Stored entries:
────────────────

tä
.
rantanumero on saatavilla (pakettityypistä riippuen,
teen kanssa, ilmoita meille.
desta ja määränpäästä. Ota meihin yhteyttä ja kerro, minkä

────────────────

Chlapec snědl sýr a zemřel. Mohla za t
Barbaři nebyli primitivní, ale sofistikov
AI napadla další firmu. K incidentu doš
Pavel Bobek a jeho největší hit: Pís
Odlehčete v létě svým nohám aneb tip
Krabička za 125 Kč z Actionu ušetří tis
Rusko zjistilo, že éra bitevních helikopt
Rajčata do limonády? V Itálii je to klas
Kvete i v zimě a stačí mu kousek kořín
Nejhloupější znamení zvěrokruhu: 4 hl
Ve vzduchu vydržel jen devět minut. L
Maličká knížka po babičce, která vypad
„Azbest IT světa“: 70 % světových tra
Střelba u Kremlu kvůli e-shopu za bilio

────────────────

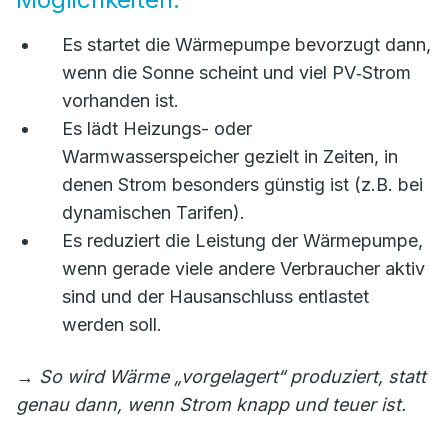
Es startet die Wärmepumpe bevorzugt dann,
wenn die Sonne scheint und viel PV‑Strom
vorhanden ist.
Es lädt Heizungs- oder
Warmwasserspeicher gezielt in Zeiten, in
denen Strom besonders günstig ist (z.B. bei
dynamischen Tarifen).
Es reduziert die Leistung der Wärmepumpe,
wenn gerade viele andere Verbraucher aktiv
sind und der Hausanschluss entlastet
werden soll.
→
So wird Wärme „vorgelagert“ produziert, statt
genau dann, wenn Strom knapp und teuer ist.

────────────────

→ Required work: Starting at the line above that contains "Warmwasserspeicher gezielt in Zeiten, in", repeat each line exactly up to and including the line that contains "genau dann, wenn Strom knapp und teuer ist.", and stop there.

→ Exercise output:
Warmwasserspeicher gezielt in Zeiten, in
denen Strom besonders günstig ist (z.B. bei
dynamischen Tarifen).
Es reduziert die Leistung der Wärmepumpe,
wenn gerade viele andere Verbraucher aktiv
sind und der Hausanschluss entlastet
werden soll.
→
So wird Wärme „vorgelagert“ produziert, statt
genau dann, wenn Strom knapp und teuer ist.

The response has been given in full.